[[ LISTED RECORDS open ]]

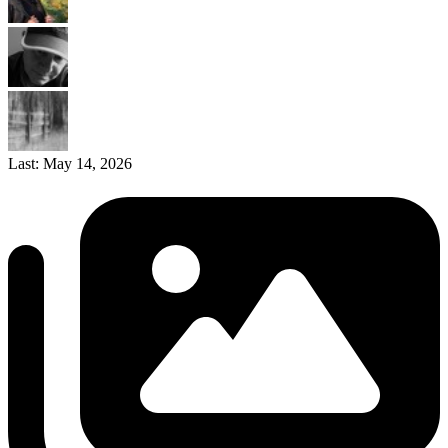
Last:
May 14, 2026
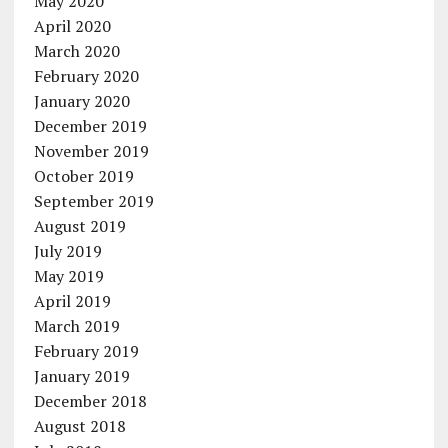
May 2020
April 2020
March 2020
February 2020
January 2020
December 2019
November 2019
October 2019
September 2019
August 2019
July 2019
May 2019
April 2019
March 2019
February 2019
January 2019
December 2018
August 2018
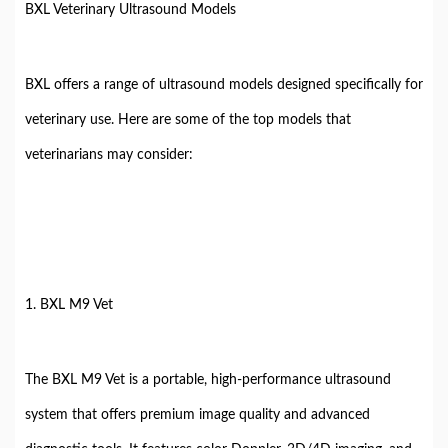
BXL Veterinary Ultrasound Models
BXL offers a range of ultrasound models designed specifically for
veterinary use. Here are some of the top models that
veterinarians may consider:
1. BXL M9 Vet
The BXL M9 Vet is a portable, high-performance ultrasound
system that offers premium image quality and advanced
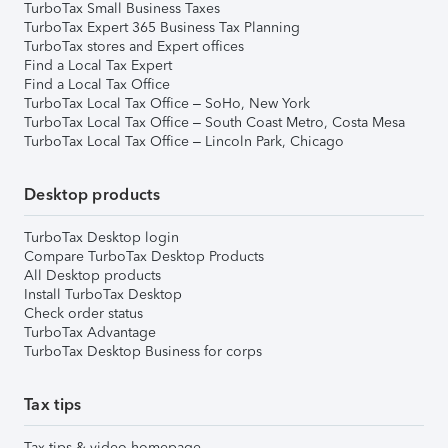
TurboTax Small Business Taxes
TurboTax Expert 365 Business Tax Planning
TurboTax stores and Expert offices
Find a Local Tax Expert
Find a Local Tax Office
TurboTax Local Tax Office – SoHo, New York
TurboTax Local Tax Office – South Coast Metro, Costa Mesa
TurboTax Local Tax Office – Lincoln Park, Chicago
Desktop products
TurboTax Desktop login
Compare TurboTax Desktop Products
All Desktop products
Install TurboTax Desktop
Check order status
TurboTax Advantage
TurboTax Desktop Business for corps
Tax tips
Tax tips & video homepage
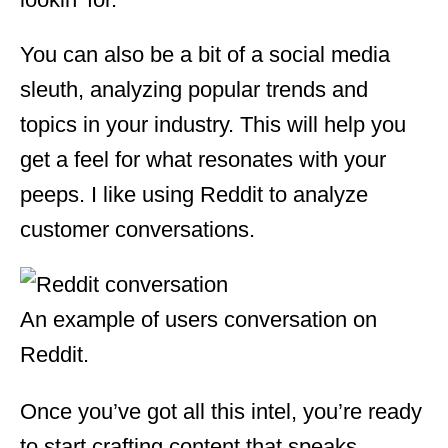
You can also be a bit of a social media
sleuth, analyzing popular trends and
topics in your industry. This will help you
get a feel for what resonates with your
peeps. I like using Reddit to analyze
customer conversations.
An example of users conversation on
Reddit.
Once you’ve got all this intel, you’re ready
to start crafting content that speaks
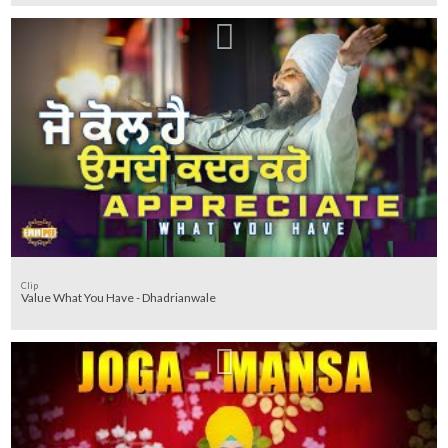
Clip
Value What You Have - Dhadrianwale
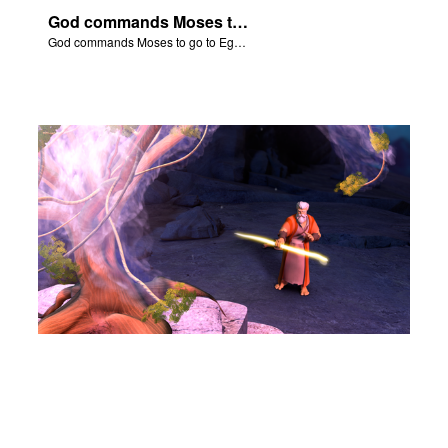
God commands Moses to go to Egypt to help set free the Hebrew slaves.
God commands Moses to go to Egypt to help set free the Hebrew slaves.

[[ LISTED RECORDS closed ]]

EXERCISE INSTRUCTIONS — Gather every line from the listing above in which the word "that" appears.

REPLY —
veterinary use. Here are some of the top models that
system that offers premium image quality and advanced
to start crafting content that speaks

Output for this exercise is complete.